- **Task statement**
Could every line below be transcribed exactly, with the pictures dropped?

※ ※ ※

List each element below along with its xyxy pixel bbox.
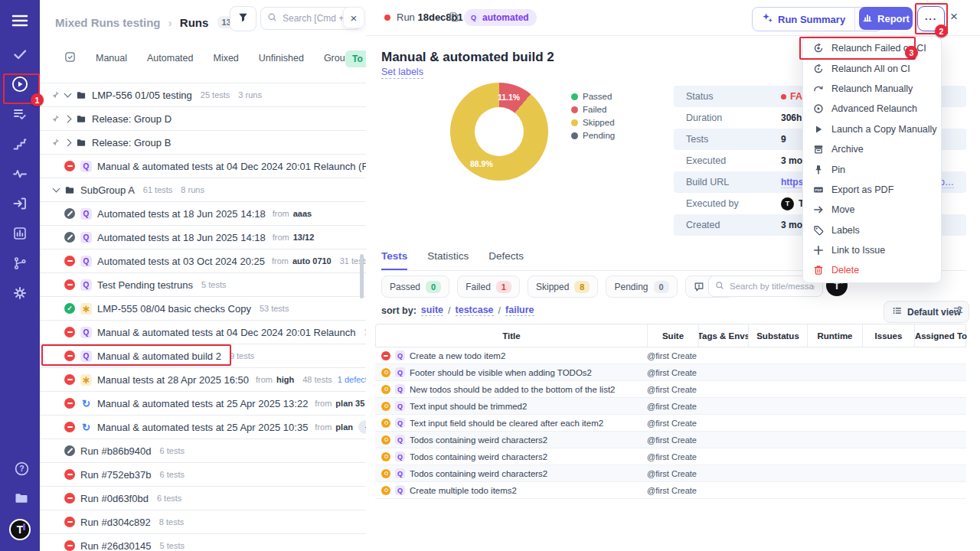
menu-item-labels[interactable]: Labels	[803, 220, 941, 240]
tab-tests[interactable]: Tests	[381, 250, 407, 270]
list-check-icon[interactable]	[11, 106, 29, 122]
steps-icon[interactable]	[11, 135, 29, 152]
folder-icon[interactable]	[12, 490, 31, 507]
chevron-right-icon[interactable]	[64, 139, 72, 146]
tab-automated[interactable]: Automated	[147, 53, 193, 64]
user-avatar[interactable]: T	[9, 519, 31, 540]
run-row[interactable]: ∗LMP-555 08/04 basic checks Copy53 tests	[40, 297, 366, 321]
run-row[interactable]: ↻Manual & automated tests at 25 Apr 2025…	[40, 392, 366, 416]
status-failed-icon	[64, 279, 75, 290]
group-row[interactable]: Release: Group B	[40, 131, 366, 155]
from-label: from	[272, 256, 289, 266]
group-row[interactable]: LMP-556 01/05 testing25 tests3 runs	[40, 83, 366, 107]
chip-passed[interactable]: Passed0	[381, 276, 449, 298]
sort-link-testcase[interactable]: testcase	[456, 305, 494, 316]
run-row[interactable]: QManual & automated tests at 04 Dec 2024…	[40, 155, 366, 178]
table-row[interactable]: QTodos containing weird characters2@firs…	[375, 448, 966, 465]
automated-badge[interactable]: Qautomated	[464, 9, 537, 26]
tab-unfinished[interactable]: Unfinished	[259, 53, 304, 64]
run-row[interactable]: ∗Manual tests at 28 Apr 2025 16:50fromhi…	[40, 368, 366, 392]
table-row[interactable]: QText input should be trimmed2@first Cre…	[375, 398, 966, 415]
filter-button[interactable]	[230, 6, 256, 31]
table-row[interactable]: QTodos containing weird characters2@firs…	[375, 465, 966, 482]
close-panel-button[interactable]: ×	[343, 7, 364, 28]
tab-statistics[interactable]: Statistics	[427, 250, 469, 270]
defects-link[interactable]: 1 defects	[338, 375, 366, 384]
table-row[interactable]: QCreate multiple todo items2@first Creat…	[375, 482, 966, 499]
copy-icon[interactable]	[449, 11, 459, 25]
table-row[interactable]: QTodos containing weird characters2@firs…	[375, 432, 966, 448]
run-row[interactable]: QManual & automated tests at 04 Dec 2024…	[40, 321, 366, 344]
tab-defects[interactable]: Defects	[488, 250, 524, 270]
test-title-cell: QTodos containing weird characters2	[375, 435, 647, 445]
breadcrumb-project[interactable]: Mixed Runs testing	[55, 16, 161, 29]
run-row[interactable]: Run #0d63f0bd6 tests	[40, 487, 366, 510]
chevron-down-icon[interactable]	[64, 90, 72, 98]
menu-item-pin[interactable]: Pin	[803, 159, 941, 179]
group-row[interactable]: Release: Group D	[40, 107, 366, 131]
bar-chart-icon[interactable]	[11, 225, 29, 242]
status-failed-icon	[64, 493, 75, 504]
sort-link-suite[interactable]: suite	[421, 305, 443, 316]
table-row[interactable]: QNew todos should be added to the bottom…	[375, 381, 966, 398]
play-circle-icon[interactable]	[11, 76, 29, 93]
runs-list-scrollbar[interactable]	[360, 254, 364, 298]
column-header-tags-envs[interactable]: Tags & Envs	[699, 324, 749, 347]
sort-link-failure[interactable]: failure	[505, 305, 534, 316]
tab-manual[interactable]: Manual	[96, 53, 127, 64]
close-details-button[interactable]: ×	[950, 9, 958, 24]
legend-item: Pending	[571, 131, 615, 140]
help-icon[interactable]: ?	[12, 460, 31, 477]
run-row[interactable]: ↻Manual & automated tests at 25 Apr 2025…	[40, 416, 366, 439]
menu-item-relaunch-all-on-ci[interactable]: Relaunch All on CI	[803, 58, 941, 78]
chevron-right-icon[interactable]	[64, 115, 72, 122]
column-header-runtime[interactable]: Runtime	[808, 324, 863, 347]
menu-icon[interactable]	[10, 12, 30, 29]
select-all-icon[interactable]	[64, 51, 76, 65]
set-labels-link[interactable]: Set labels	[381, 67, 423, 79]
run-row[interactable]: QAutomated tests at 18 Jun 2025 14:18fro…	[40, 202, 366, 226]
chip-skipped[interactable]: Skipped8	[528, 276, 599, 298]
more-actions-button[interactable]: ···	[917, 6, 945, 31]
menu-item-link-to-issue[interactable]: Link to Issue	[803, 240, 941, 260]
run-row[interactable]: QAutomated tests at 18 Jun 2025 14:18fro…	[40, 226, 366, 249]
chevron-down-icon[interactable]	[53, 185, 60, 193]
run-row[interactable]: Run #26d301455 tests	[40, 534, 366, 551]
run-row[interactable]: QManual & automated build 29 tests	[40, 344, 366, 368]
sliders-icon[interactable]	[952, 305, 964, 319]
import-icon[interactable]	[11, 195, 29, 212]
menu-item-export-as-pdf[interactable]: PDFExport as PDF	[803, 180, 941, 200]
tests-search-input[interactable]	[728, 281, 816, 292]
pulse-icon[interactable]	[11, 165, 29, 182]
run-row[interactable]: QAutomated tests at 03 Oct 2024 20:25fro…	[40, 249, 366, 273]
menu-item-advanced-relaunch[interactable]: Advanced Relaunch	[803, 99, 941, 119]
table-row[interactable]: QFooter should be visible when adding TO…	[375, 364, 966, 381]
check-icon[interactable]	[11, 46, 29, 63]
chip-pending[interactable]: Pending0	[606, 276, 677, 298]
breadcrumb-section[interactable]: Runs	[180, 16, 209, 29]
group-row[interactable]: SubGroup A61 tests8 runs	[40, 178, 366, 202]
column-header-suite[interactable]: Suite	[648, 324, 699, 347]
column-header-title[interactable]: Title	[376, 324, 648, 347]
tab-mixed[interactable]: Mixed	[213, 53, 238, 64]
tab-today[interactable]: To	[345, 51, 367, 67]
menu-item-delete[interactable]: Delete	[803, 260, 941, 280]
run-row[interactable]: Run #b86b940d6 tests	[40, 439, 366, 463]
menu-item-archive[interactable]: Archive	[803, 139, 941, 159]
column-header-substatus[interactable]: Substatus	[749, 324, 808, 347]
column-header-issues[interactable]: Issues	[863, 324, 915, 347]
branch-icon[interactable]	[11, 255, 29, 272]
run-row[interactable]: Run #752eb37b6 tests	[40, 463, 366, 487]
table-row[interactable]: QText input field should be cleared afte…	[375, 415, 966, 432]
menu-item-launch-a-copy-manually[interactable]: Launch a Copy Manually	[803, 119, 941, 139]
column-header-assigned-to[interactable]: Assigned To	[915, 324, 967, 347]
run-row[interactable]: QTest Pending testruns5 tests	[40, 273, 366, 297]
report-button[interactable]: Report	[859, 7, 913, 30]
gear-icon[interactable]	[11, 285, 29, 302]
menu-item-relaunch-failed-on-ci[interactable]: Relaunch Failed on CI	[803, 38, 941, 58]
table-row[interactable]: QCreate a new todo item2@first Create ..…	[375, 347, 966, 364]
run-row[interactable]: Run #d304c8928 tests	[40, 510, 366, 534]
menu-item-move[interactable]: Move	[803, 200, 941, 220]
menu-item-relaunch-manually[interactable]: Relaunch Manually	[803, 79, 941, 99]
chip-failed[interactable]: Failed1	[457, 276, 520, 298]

※ ※ ※

- **Solution to this task**
List each element below along with its xyxy pixel bbox.
menu-item-labels[interactable]: Labels	[803, 220, 941, 240]
tab-tests[interactable]: Tests	[381, 250, 407, 270]
list-check-icon[interactable]	[11, 106, 29, 122]
steps-icon[interactable]	[11, 135, 29, 152]
folder-icon[interactable]	[12, 490, 31, 507]
chevron-right-icon[interactable]	[64, 139, 72, 146]
tab-automated[interactable]: Automated	[147, 53, 193, 64]
user-avatar[interactable]: T	[9, 519, 31, 540]
run-row[interactable]: ∗LMP-555 08/04 basic checks Copy53 tests	[40, 297, 366, 321]
run-row[interactable]: ↻Manual & automated tests at 25 Apr 2025…	[40, 392, 366, 416]
status-failed-icon	[64, 279, 75, 290]
group-row[interactable]: Release: Group B	[40, 131, 366, 155]
from-label: from	[272, 256, 289, 266]
group-row[interactable]: LMP-556 01/05 testing25 tests3 runs	[40, 83, 366, 107]
chip-passed[interactable]: Passed0	[381, 276, 449, 298]
sort-link-testcase[interactable]: testcase	[456, 305, 494, 316]
run-row[interactable]: QManual & automated tests at 04 Dec 2024…	[40, 155, 366, 178]
table-row[interactable]: QTodos containing weird characters2@firs…	[375, 448, 966, 465]
automated-badge[interactable]: Qautomated	[464, 9, 537, 26]
tab-unfinished[interactable]: Unfinished	[259, 53, 304, 64]
run-row[interactable]: ∗Manual tests at 28 Apr 2025 16:50fromhi…	[40, 368, 366, 392]
table-row[interactable]: QText input should be trimmed2@first Cre…	[375, 398, 966, 415]
filter-button[interactable]	[230, 6, 256, 31]
table-row[interactable]: QTodos containing weird characters2@firs…	[375, 465, 966, 482]
close-panel-button[interactable]: ×	[343, 7, 364, 28]
tab-statistics[interactable]: Statistics	[427, 250, 469, 270]
defects-link[interactable]: 1 defects	[338, 375, 366, 384]
table-row[interactable]: QCreate multiple todo items2@first Creat…	[375, 482, 966, 499]
copy-icon[interactable]	[449, 11, 459, 25]
table-row[interactable]: QTodos containing weird characters2@firs…	[375, 432, 966, 448]
run-row[interactable]: QManual & automated tests at 04 Dec 2024…	[40, 321, 366, 344]
tab-defects[interactable]: Defects	[488, 250, 524, 270]
test-title-cell: QTodos containing weird characters2	[375, 435, 647, 445]
breadcrumb-project[interactable]: Mixed Runs testing	[55, 16, 161, 29]
run-row[interactable]: Run #0d63f0bd6 tests	[40, 487, 366, 510]
chevron-down-icon[interactable]	[64, 90, 72, 98]
menu-item-pin[interactable]: Pin	[803, 159, 941, 179]
group-row[interactable]: Release: Group D	[40, 107, 366, 131]
bar-chart-icon[interactable]	[11, 225, 29, 242]
status-failed-icon	[64, 493, 75, 504]
sort-link-suite[interactable]: suite	[421, 305, 443, 316]
table-row[interactable]: QNew todos should be added to the bottom…	[375, 381, 966, 398]
play-circle-icon[interactable]	[11, 76, 29, 93]
runs-list-scrollbar[interactable]	[360, 254, 364, 298]
column-header-tags-envs[interactable]: Tags & Envs	[699, 324, 749, 347]
sort-link-failure[interactable]: failure	[505, 305, 534, 316]
tab-manual[interactable]: Manual	[96, 53, 127, 64]
close-details-button[interactable]: ×	[950, 9, 958, 24]
legend-item: Pending	[571, 131, 615, 140]
help-icon[interactable]: ?	[12, 460, 31, 477]
run-row[interactable]: ↻Manual & automated tests at 25 Apr 2025…	[40, 416, 366, 439]
menu-item-relaunch-all-on-ci[interactable]: Relaunch All on CI	[803, 58, 941, 78]
chevron-right-icon[interactable]	[64, 115, 72, 122]
column-header-runtime[interactable]: Runtime	[808, 324, 863, 347]
menu-icon[interactable]	[10, 12, 30, 29]
select-all-icon[interactable]	[64, 51, 76, 65]
set-labels-link[interactable]: Set labels	[381, 67, 423, 79]
run-row[interactable]: QAutomated tests at 18 Jun 2025 14:18fro…	[40, 202, 366, 226]
chip-skipped[interactable]: Skipped8	[528, 276, 599, 298]
more-actions-button[interactable]: ···	[917, 6, 945, 31]
menu-item-link-to-issue[interactable]: Link to Issue	[803, 240, 941, 260]
run-row[interactable]: QAutomated tests at 18 Jun 2025 14:18fro…	[40, 226, 366, 249]
chevron-down-icon[interactable]	[53, 185, 60, 193]
run-row[interactable]: Run #26d301455 tests	[40, 534, 366, 551]
run-row[interactable]: QManual & automated build 29 tests	[40, 344, 366, 368]
sliders-icon[interactable]	[952, 305, 964, 319]
import-icon[interactable]	[11, 195, 29, 212]
menu-item-export-as-pdf[interactable]: PDFExport as PDF	[803, 180, 941, 200]
tests-search-input[interactable]	[728, 281, 816, 292]
pulse-icon[interactable]	[11, 165, 29, 182]
run-row[interactable]: QAutomated tests at 03 Oct 2024 20:25fro…	[40, 249, 366, 273]
menu-item-advanced-relaunch[interactable]: Advanced Relaunch	[803, 99, 941, 119]
table-row[interactable]: QFooter should be visible when adding TO…	[375, 364, 966, 381]
check-icon[interactable]	[11, 46, 29, 63]
chip-pending[interactable]: Pending0	[606, 276, 677, 298]
breadcrumb-section[interactable]: Runs	[180, 16, 209, 29]
group-row[interactable]: SubGroup A61 tests8 runs	[40, 178, 366, 202]
column-header-suite[interactable]: Suite	[648, 324, 699, 347]
column-header-title[interactable]: Title	[376, 324, 648, 347]
tab-mixed[interactable]: Mixed	[213, 53, 238, 64]
tab-today[interactable]: To	[345, 51, 367, 67]
menu-item-delete[interactable]: Delete	[803, 260, 941, 280]
run-row[interactable]: Run #b86b940d6 tests	[40, 439, 366, 463]
menu-item-archive[interactable]: Archive	[803, 139, 941, 159]
column-header-substatus[interactable]: Substatus	[749, 324, 808, 347]
column-header-issues[interactable]: Issues	[863, 324, 915, 347]
branch-icon[interactable]	[11, 255, 29, 272]
run-row[interactable]: Run #752eb37b6 tests	[40, 463, 366, 487]
table-row[interactable]: QText input field should be cleared afte…	[375, 415, 966, 432]
menu-item-launch-a-copy-manually[interactable]: Launch a Copy Manually	[803, 119, 941, 139]
column-header-assigned-to[interactable]: Assigned To	[915, 324, 967, 347]
run-row[interactable]: QTest Pending testruns5 tests	[40, 273, 366, 297]
report-button[interactable]: Report	[859, 7, 913, 30]
gear-icon[interactable]	[11, 285, 29, 302]
menu-item-relaunch-failed-on-ci[interactable]: Relaunch Failed on CI	[803, 38, 941, 58]
table-row[interactable]: QCreate a new todo item2@first Create ..…	[375, 347, 966, 364]
run-row[interactable]: Run #d304c8928 tests	[40, 510, 366, 534]
menu-item-move[interactable]: Move	[803, 200, 941, 220]
menu-item-relaunch-manually[interactable]: Relaunch Manually	[803, 79, 941, 99]
chip-failed[interactable]: Failed1	[457, 276, 520, 298]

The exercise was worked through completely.